All right, so I just bought Lush's marron & noir hennas... I'm going to try a mixture using equal amounts of both.  My hair is naturally black with dark & light brown highlights left over from several months ago (yikes), so hopefully the overall effect isn't too drastic.


----------



## Naffy (Feb 6, 2006)

Henna is basically a plant that's dried, and smashed into powder form. Women and men in South Asia (mosty India, Bangladesh, and Pakistan) have been using it for generations on their hair. It's amazingly healthy, and colors your hair without damaging it at all. I love the feeling after I've put henna in my hair. I'm from Bangladesh, so I have family mail it to me.

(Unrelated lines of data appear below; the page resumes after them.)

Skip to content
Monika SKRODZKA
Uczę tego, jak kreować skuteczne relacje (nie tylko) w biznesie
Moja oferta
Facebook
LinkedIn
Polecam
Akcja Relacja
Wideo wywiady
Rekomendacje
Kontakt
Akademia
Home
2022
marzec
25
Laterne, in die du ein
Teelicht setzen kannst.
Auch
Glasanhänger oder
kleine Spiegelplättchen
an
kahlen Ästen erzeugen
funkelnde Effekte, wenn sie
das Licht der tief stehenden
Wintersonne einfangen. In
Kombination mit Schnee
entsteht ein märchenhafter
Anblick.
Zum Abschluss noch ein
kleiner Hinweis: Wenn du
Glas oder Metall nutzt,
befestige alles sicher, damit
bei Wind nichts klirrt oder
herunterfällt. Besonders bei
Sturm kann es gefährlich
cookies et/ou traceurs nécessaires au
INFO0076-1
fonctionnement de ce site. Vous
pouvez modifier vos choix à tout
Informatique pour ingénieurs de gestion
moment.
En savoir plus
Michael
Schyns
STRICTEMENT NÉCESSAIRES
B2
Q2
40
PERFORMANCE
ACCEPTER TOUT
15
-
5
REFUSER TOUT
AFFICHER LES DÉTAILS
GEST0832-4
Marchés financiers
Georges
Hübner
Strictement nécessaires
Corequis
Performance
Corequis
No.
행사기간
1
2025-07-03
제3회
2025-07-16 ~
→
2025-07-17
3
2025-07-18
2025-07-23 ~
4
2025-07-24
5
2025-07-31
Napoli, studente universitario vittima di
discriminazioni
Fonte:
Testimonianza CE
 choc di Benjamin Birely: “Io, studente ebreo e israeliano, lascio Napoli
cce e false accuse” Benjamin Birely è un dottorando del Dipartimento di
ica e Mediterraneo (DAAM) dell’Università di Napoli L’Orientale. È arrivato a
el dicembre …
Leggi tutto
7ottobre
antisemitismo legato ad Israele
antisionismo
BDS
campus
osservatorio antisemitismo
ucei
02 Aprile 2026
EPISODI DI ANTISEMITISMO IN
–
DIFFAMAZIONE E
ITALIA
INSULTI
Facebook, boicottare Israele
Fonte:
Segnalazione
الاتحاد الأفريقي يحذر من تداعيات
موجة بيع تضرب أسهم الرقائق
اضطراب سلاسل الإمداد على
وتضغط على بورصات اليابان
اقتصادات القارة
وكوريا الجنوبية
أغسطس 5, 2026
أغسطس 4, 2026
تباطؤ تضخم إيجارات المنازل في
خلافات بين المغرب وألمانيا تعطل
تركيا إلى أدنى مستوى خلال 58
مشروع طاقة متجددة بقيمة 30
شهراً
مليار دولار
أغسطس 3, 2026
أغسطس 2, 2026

And i love using it on my hands and feet, honestly, I'd die without it.


----------



## Pei (Feb 24, 2006)

I just henna-ed my hair! It's still wet btw 
	

	
	
		
		

		
		
	


	




My mixture:

- Pure Henna powder 200g
- A mug of chinese tea with a tbl spoon of honey
- Juice from 2 lemons
- Sweet orange EO from TBS

I was too anxious to get my hair henna-ed, and I only let my mixture set for abt 30mins. (I stained my fingers orange and i assume that it's ready for dyeing)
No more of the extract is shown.